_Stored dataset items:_
Start of Block

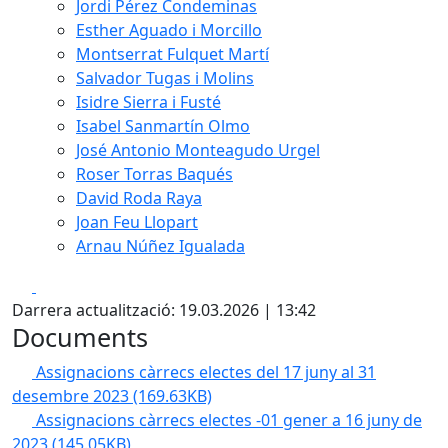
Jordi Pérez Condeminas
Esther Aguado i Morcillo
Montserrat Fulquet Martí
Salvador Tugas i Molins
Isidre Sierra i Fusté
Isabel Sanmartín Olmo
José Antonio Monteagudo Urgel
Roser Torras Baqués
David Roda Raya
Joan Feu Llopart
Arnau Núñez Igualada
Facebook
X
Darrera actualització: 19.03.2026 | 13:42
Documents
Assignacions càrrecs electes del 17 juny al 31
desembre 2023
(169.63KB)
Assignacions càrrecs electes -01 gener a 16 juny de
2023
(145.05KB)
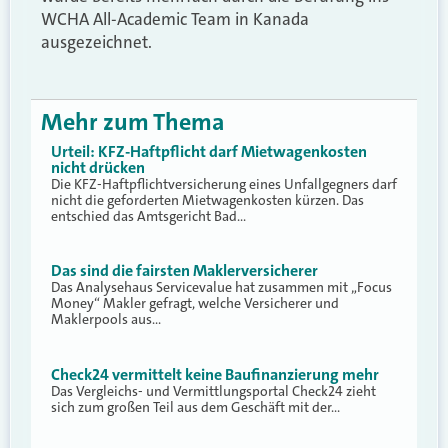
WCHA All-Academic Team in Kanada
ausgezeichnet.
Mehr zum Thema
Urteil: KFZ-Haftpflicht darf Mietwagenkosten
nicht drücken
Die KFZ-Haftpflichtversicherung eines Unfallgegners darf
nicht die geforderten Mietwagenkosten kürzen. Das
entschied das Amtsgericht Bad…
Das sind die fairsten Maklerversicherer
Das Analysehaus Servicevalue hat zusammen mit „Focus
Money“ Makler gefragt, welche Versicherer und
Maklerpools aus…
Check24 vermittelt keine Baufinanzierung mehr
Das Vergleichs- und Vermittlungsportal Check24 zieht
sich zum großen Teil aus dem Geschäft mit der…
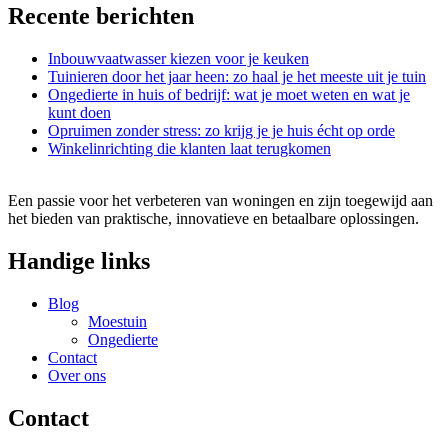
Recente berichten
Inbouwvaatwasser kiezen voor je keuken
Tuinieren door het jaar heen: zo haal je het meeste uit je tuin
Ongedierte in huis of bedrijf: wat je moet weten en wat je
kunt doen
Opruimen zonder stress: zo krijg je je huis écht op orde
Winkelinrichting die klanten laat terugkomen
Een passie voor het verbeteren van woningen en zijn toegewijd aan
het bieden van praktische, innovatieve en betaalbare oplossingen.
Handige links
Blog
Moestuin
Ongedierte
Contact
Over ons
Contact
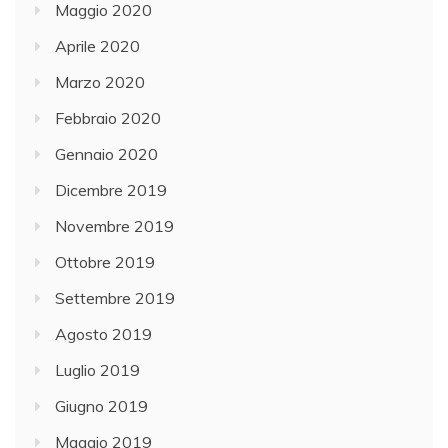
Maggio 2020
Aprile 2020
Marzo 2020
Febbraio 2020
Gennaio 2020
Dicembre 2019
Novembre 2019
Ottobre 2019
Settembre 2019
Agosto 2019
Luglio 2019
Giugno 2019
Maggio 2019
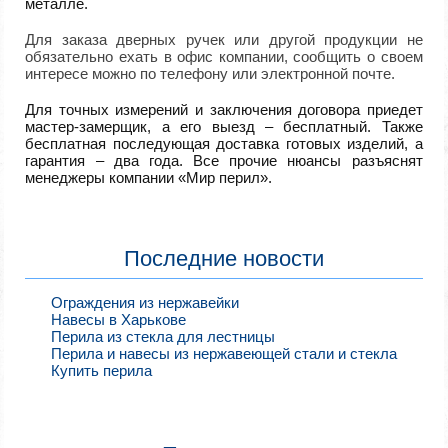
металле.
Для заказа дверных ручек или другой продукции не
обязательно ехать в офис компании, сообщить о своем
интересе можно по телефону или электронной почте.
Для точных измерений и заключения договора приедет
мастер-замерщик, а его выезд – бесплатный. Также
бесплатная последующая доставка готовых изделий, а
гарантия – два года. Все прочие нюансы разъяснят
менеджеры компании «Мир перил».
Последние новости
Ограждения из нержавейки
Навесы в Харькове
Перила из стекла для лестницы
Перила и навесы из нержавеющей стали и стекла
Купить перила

End of Block

_What the exercise asks:_
The answer is to be one number: the count of lines in the entries containing the string "компании".

_Expected output:_
2